著作権法

知的財産権の中の著作権

知的財産権の中には特許権、実用新案権、意匠権および商標権等の産業財産権、回路配置利用権などに加えて著作権が含まれます。

特許権や商標権等の産業財産権は行政機関による登録手続を経て権利が発生します。

これに対して著作権は権利発生の要件として登録や申請等の手続は一切不要であり、著作物が創られた時点で自動的に発生するというのが国際的なルールです。この様に手続が不要な権利発生の考え方は無方式主義と呼ばれ、我が国でも無方式主義を採用しています。

著作権の保護対象となる著作物

著作権で保護されるためには著作権法に定める保護要件を満たす必要があります。

具体的には思想や感情を創作的に表現したものであること、文芸、芸術、美術または音楽の範囲に属するものであることが必要です。

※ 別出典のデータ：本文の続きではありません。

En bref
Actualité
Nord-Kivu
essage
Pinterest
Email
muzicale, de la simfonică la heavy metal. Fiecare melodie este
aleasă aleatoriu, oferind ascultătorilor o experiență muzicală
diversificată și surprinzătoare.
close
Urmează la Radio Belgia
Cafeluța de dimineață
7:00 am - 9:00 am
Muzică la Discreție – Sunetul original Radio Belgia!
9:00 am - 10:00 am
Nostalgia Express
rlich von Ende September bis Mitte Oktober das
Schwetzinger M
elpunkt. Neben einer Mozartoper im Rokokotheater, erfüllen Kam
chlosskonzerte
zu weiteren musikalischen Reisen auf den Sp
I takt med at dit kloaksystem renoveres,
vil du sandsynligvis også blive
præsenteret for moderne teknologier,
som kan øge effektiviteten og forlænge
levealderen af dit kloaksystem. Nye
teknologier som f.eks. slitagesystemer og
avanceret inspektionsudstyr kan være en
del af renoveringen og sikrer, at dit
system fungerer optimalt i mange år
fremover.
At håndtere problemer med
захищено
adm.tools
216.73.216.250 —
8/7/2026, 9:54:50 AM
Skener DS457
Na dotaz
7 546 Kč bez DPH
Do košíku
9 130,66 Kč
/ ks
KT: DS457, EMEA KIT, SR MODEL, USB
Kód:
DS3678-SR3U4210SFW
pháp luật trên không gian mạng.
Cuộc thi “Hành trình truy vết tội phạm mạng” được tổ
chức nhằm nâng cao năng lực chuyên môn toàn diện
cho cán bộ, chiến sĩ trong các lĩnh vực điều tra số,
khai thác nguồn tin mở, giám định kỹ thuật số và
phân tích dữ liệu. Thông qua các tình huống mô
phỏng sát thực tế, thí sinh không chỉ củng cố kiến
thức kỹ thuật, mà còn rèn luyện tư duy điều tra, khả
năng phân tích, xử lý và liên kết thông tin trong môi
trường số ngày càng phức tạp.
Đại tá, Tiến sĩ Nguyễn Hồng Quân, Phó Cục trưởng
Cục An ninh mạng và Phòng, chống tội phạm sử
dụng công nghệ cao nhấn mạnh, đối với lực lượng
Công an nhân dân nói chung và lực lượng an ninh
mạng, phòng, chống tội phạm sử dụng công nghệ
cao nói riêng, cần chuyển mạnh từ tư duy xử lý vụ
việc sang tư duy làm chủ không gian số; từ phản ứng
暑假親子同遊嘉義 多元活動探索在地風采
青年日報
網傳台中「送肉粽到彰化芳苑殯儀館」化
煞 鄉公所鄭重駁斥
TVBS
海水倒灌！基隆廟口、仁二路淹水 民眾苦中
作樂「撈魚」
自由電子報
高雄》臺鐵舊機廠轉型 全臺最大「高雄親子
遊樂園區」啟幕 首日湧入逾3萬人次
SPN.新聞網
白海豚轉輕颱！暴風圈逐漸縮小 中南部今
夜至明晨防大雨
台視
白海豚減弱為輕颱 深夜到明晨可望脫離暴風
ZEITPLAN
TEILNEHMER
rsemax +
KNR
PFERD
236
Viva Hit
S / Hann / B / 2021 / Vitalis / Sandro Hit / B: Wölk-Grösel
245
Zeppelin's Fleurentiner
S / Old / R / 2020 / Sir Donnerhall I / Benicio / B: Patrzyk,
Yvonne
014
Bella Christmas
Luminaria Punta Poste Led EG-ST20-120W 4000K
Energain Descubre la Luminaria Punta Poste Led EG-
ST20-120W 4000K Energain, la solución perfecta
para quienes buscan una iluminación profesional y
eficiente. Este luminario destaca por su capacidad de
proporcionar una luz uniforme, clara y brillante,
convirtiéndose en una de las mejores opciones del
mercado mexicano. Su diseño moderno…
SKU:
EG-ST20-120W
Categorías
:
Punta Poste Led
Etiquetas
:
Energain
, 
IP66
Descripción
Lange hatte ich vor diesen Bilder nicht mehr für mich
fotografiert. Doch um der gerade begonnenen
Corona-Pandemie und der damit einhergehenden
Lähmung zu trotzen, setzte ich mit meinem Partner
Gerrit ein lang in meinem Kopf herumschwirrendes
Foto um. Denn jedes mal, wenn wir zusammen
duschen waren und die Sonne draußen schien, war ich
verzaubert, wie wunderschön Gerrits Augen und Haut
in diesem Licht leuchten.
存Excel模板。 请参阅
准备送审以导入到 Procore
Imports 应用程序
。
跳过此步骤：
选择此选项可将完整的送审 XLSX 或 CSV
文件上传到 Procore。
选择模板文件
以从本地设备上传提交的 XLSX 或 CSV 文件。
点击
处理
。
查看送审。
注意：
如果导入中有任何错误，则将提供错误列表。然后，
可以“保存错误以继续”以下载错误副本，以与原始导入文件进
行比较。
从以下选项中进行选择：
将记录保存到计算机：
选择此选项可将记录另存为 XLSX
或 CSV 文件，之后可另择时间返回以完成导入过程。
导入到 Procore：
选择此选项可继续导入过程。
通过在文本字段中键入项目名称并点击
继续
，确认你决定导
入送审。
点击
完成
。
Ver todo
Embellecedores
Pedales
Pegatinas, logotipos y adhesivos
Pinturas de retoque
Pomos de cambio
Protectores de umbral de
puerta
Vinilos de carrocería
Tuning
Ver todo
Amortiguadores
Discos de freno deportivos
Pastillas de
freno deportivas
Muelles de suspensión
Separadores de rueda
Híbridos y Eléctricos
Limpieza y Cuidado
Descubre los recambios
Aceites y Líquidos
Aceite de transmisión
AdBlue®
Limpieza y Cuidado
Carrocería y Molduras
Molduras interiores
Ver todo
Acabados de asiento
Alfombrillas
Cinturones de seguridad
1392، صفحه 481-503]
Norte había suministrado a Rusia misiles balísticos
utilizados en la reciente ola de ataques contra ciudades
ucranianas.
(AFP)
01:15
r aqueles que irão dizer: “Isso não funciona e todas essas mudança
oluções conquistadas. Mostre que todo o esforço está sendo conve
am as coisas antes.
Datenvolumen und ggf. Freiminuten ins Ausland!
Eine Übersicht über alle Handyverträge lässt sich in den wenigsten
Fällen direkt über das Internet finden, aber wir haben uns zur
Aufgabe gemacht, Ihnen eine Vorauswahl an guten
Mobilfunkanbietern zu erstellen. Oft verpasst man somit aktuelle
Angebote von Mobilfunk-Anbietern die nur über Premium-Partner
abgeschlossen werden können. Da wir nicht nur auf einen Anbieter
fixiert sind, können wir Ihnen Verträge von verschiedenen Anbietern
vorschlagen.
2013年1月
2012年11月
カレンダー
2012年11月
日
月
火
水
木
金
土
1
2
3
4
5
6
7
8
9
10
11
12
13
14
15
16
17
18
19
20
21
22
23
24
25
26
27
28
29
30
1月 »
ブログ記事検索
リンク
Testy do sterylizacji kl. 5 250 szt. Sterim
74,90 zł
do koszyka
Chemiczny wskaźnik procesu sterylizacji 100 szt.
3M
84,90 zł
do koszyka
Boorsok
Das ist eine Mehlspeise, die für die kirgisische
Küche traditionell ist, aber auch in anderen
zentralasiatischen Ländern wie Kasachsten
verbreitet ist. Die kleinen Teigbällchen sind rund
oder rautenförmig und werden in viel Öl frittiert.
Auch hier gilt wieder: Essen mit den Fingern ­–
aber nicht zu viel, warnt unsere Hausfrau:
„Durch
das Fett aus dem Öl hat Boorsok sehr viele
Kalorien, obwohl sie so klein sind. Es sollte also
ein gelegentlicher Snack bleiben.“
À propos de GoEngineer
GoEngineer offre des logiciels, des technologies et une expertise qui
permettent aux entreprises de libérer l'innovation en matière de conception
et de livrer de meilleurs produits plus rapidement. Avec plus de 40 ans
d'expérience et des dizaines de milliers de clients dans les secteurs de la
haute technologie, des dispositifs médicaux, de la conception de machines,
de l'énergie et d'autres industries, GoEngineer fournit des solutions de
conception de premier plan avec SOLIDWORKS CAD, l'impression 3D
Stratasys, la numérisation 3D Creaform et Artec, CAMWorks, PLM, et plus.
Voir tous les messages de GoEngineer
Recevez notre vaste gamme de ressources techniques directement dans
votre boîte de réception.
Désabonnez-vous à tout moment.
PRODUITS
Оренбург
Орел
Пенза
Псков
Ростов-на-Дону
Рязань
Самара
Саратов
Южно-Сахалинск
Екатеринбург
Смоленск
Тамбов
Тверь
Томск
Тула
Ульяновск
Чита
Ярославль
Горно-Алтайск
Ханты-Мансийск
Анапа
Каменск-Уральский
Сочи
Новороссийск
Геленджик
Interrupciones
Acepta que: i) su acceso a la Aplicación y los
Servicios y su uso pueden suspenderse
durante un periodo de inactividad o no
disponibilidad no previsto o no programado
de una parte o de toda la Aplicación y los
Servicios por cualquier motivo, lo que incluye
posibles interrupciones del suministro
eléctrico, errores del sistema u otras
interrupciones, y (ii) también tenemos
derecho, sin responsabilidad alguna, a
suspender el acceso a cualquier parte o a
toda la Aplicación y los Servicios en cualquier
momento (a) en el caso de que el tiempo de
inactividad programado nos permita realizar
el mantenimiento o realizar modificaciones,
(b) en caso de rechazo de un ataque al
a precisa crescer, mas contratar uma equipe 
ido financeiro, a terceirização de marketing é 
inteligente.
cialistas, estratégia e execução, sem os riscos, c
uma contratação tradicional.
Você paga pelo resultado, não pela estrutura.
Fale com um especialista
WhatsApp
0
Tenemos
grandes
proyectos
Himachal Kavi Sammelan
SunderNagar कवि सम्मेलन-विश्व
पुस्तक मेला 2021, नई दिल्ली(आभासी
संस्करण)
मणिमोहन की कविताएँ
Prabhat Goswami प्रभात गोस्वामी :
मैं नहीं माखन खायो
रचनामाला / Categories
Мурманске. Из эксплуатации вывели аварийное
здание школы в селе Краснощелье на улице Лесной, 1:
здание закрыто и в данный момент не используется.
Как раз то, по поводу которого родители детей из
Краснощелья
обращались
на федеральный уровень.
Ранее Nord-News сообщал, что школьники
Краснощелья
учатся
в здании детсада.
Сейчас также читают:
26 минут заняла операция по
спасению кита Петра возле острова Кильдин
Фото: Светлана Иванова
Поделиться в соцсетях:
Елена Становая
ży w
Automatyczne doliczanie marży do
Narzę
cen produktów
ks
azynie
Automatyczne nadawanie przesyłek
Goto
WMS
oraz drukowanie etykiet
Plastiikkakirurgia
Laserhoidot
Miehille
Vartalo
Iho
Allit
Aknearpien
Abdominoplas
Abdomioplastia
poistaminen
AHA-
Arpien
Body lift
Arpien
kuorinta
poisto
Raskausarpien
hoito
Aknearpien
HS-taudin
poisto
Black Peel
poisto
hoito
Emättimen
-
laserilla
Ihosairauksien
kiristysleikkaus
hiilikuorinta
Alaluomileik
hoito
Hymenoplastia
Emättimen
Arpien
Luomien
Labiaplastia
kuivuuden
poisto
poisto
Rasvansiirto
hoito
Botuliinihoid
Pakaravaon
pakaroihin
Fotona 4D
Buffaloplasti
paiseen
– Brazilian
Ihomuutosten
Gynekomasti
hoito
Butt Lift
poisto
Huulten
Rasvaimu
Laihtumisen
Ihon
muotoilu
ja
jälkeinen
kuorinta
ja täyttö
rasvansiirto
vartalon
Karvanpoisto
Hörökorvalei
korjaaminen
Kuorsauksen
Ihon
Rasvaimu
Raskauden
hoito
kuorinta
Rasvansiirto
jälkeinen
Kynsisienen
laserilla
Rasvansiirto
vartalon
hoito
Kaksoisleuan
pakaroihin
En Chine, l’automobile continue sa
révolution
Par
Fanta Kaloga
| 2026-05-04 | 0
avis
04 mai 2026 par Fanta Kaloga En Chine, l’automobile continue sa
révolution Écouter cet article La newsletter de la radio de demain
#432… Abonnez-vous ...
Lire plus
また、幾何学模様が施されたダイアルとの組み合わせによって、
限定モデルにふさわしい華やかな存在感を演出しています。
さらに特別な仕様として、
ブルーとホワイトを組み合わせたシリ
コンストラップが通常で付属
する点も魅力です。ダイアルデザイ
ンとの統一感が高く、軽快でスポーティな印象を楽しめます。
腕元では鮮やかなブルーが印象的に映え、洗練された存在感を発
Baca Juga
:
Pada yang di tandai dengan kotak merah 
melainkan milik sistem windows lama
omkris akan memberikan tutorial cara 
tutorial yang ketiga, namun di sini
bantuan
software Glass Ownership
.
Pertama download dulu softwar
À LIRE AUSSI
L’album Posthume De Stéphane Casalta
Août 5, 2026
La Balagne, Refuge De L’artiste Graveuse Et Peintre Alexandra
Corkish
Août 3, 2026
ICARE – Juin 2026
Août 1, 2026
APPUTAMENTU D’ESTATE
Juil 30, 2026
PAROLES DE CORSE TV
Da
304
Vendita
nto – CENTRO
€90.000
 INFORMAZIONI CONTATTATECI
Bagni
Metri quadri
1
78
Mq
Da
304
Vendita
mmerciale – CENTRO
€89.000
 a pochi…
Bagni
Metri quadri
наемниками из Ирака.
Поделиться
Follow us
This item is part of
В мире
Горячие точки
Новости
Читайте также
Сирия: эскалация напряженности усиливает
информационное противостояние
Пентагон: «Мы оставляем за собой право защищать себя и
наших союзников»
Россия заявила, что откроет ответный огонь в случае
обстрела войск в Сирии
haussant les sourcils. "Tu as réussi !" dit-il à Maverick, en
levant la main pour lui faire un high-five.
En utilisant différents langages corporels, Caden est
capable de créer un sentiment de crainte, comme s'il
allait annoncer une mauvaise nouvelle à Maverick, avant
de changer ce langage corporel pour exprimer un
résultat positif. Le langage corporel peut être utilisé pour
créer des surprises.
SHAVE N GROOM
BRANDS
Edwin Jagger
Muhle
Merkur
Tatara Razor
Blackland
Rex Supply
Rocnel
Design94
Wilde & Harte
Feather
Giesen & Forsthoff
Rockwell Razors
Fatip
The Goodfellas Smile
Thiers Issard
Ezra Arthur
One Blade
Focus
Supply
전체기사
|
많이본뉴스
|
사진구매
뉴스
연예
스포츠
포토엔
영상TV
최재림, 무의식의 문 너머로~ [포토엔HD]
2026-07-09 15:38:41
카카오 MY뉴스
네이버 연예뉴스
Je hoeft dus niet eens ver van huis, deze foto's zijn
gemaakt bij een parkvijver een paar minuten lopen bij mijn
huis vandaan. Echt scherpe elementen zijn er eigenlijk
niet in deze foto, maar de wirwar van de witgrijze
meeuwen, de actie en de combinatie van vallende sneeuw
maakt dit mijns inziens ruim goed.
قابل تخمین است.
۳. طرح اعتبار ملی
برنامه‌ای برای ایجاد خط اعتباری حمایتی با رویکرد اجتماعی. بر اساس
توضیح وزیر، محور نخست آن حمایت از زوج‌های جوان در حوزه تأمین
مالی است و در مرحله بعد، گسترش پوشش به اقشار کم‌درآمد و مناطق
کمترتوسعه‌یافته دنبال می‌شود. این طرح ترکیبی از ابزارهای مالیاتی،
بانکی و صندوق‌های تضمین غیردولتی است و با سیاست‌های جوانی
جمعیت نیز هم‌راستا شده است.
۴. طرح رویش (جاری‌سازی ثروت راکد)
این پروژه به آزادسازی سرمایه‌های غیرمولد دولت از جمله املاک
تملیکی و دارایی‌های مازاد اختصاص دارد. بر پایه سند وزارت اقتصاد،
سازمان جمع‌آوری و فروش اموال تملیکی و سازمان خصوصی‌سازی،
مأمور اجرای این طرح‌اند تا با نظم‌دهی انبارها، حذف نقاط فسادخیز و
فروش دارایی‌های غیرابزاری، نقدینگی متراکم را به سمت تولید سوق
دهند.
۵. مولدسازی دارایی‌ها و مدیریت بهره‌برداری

このため、単なるデータは保護の対象外ですし、アイデアも保護の対象外です。

また創作的に表現されたことが要件になっていますから、他人の作品の単なる模写は保護の範囲外になります。また文芸芸術などの範囲にあることが保護の条件になっていますから、工業製品なども著作権の保護の対象外になります。

著作者について

著作者とは著作物を創作した人のことです。

著作物を完成させた者はプロでなくても問題がありません。このため未就学児が描いた絵も著作物となりえます。

ただし法人著作の場合には一定の条件を満たすことを条件として法人が著作者になります。

著作者の権利としては大きく人格権と著作権等があります。人格権の中には公表権、氏名表示権、同一性保持権があります。また著作権の中には複製権、上演権、演奏権、公衆送信権、口述権、展示権、譲渡権、貸与権、翻訳権、翻案権、二次的著作物の利用に関する権利などがあります。